> **Prompt**: Search the records for the string "Houston". Copy each line where it occurs.

> **Records for processing**:
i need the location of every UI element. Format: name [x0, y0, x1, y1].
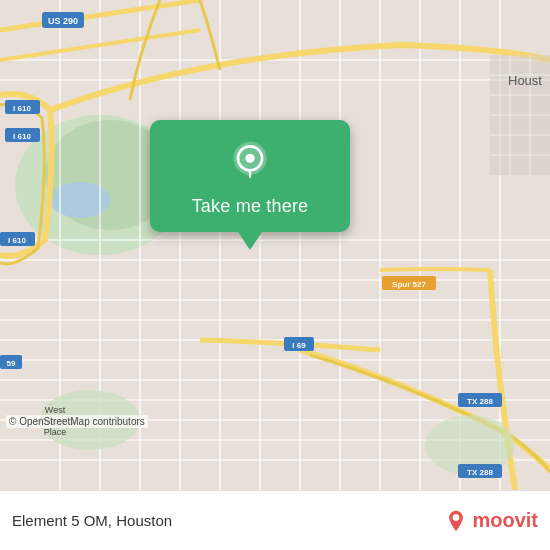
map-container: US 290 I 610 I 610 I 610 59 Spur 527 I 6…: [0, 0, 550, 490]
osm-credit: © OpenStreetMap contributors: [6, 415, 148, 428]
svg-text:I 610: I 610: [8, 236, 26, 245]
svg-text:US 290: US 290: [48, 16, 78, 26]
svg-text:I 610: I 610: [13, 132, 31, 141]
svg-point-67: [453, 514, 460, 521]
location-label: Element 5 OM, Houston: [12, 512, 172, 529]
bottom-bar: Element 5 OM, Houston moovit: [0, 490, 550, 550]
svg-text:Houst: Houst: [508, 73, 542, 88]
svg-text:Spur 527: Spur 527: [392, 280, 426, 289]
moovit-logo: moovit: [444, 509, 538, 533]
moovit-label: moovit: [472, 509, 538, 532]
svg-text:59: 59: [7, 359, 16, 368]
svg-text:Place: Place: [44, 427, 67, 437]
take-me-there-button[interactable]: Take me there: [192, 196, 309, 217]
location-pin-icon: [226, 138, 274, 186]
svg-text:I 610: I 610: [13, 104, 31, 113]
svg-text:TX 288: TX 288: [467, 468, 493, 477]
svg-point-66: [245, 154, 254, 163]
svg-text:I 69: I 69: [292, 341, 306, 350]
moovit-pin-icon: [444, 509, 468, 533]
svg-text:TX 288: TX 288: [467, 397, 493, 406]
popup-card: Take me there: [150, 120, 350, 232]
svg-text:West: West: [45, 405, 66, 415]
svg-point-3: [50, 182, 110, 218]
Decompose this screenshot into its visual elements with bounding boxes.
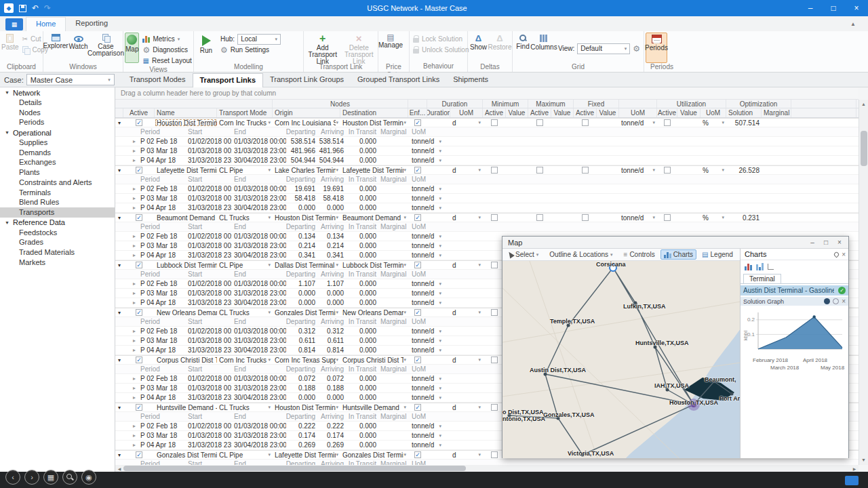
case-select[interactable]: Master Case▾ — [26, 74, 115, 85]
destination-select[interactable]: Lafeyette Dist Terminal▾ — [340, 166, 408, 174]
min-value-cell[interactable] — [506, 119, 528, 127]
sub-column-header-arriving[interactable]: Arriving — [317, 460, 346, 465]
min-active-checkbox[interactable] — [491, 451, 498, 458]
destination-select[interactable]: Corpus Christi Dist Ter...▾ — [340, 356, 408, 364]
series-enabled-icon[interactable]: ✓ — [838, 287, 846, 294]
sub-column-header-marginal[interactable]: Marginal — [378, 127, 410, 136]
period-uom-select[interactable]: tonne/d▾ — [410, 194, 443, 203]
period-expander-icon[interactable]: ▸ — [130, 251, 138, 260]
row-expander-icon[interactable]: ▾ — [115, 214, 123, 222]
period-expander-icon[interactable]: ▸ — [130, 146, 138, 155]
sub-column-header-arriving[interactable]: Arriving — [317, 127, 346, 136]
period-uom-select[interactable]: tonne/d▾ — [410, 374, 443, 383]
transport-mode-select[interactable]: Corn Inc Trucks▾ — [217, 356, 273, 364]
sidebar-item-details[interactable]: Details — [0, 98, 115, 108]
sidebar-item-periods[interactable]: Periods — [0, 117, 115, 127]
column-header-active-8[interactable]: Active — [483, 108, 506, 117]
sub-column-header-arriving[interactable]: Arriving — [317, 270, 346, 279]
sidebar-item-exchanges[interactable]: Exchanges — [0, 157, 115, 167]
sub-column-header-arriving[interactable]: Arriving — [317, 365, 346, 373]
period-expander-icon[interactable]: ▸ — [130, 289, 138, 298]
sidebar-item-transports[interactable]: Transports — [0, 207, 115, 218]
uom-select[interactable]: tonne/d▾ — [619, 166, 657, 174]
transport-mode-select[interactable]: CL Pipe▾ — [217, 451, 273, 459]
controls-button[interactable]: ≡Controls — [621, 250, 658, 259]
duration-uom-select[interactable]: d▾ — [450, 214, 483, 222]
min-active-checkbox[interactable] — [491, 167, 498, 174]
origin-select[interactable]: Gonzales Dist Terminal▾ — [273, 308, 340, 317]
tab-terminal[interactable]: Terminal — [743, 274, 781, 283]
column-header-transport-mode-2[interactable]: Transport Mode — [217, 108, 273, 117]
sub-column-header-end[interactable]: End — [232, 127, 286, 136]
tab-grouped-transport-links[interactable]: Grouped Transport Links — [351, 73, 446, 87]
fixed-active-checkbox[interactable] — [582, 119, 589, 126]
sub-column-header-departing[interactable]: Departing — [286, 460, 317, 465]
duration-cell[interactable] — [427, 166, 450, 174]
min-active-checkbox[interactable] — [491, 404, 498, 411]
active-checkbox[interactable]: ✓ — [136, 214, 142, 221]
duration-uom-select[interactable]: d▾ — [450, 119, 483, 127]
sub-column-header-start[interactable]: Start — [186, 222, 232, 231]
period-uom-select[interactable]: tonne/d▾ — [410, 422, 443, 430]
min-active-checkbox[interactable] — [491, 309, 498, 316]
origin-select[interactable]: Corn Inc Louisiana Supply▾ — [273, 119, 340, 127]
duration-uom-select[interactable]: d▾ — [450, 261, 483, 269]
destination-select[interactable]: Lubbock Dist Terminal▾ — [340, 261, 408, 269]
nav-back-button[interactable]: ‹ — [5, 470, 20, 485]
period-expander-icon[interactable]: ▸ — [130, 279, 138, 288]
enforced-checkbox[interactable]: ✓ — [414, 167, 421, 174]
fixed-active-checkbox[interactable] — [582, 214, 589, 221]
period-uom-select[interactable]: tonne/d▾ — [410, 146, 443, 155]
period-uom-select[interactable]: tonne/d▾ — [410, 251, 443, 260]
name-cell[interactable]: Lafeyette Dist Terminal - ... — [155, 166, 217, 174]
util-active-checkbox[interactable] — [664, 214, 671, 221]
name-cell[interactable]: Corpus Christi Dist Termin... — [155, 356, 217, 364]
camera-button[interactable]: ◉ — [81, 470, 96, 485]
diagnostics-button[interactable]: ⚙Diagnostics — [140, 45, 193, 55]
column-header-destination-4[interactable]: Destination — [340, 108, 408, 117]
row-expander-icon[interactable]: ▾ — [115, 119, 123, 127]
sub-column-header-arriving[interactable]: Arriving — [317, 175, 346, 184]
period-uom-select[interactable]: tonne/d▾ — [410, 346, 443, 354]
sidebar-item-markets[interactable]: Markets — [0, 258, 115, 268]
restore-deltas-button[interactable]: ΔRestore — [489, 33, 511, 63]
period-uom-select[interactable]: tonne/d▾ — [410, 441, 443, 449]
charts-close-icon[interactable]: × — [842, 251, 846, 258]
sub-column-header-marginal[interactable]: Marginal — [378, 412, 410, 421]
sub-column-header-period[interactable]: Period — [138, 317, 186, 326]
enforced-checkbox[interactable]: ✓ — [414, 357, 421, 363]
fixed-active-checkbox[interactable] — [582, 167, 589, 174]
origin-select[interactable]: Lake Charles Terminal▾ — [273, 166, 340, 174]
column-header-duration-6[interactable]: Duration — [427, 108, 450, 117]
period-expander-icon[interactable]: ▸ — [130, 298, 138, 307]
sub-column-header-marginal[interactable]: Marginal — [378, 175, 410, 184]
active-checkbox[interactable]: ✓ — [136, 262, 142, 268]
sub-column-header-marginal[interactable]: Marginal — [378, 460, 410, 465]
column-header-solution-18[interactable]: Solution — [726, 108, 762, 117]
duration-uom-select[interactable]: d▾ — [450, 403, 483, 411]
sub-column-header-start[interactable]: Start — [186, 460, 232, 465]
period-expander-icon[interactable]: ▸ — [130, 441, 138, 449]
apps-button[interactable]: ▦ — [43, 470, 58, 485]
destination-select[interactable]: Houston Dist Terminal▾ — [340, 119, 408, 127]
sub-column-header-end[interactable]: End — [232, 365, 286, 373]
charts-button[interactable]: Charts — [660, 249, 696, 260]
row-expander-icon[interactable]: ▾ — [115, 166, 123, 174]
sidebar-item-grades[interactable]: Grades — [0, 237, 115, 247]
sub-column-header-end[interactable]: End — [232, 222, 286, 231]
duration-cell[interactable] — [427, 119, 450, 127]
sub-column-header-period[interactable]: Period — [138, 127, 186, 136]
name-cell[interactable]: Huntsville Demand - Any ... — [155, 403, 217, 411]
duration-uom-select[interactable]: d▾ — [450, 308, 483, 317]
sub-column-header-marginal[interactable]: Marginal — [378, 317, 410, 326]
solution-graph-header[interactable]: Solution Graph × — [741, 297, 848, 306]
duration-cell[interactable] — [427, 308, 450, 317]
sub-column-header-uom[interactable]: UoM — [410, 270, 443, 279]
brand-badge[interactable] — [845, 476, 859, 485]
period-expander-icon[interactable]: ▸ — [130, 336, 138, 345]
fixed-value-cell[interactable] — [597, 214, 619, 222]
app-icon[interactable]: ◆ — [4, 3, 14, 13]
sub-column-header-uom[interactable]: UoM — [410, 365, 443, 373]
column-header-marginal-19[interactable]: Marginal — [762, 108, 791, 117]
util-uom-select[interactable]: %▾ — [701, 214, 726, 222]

> **Exercise output**:
location-label: Element 5 OM, Houston: [12, 512, 172, 529]
bottom-bar: Element 5 OM, Houston moovit: [0, 490, 550, 550]
destination-select[interactable]: Houston Dist Terminal▾ — [340, 119, 408, 127]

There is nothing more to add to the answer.